Le tribunal fédéral du district nord de Californie vient d’ octroyer un total de 7,8 millions de dollars à six anciens travailleurs de BART, victimes de licenciement en raison de leur refus de vaccination pour motifs religieux. Ces employés, considérant que leur foi leur interdisait de se faire vacciner, avaient déposé une plainte contre l’agence de transports pour non-respect de leurs droits religieux. Chaque plaignant a ainsi reçu entre 1,1 et 1,5 million de dollars, un verdict qui marque une étape importante dans la reconnaissance des convictions personnelles face aux obligations sanitaires. . Aux Etats-Unis, l’obligation vaccinale et la question du port du masque ont été des sujets à controverse.
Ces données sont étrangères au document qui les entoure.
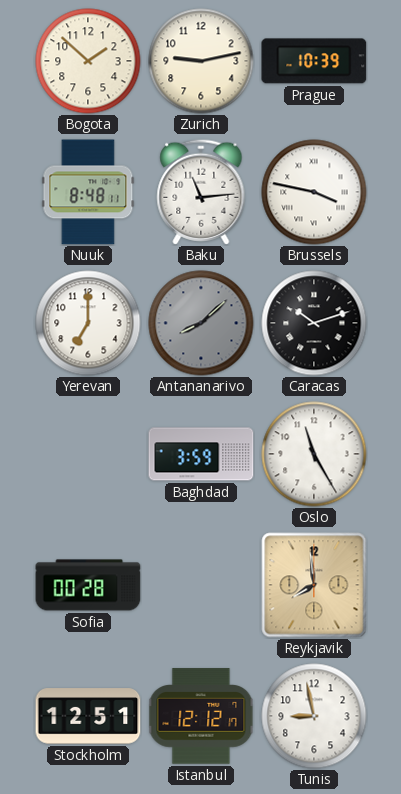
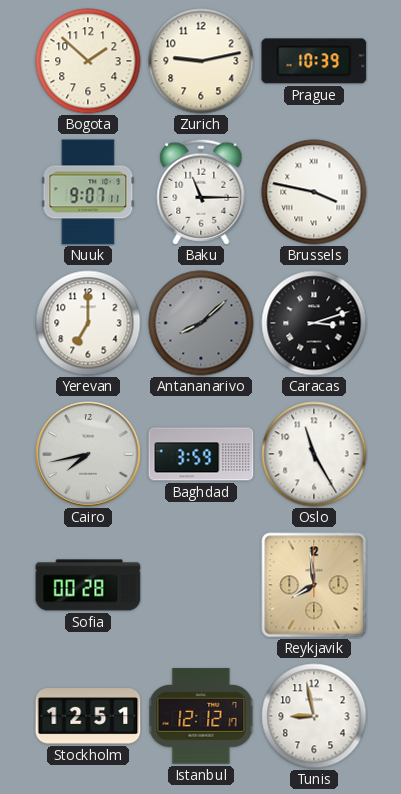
Nuuk: 8:48 -> 9:07
Baku: 11:14 -> 11:15
Caracas: 10:12 -> 3:12
Cairo: none -> 7:43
Depuis le mois de novembre 2021, Joe Biden a enchaîné les revers devant les juridictions, concernant l’application de la vaccination obligatoire COVID-19.

Des convictions religieuses inébranlables au détriment de l’emploi

Kevin Snider, avocat principal représentant les plaignants par l’intermédiaire du Pacific Justice Institute, a souligné la détermination des travailleurs à ne pas renier leurs convictions. « Les employés de BART ont préféré sacrifier leur travail plutôt que de compromettre leur foi, » a-t-il déclaré, affirmant que cela témoignait de la sincérité de leur démarche. Parmi les plaignants, certains cumulaient des décennies d’ancienneté, dont un employé au parcours exemplaire, avec plus de trente années de service et une ponctualité irréprochable.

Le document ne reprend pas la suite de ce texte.